EXERCISE INPUT Start Marker

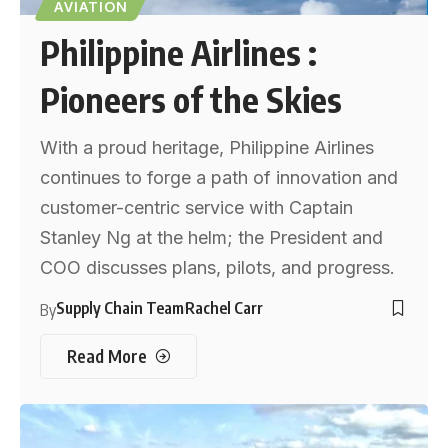
AVIATION
Philippine Airlines :
Pioneers of the Skies
With a proud heritage, Philippine Airlines
continues to forge a path of innovation and
customer-centric service with Captain
Stanley Ng at the helm; the President and
COO discusses plans, pilots, and progress.
Supply Chain Team
Rachel Carr
By
Read More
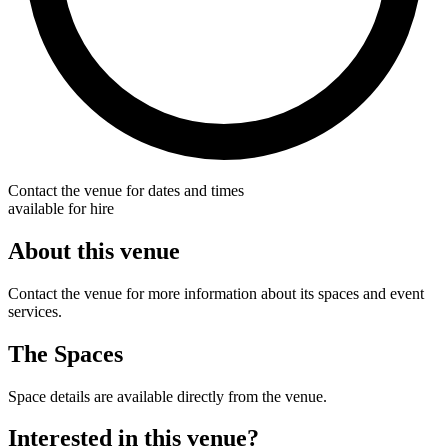
Contact the venue for dates and times
available for hire
About this venue
Contact the venue for more information about its spaces and event
services.
The Spaces
Space details are available directly from the venue.
Interested in this venue?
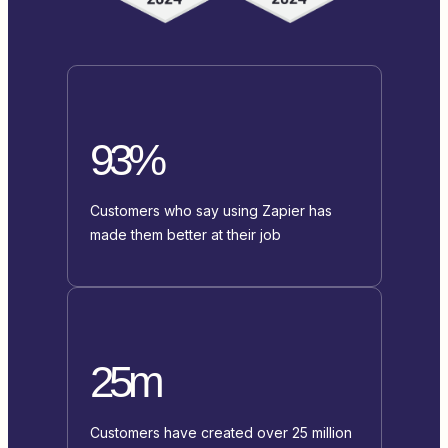
93%
Customers who say using Zapier has
made them better at their job
25m
Customers have created over 25 million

EXERCISE INPUT End Marker

AIM OF THE EXERCISE — Pick each line holding the word "venue" out of the listing.

SOLUTION —
Contact the venue for dates and times
About this venue
Contact the venue for more information about its spaces and event
Space details are available directly from the venue.
Interested in this venue?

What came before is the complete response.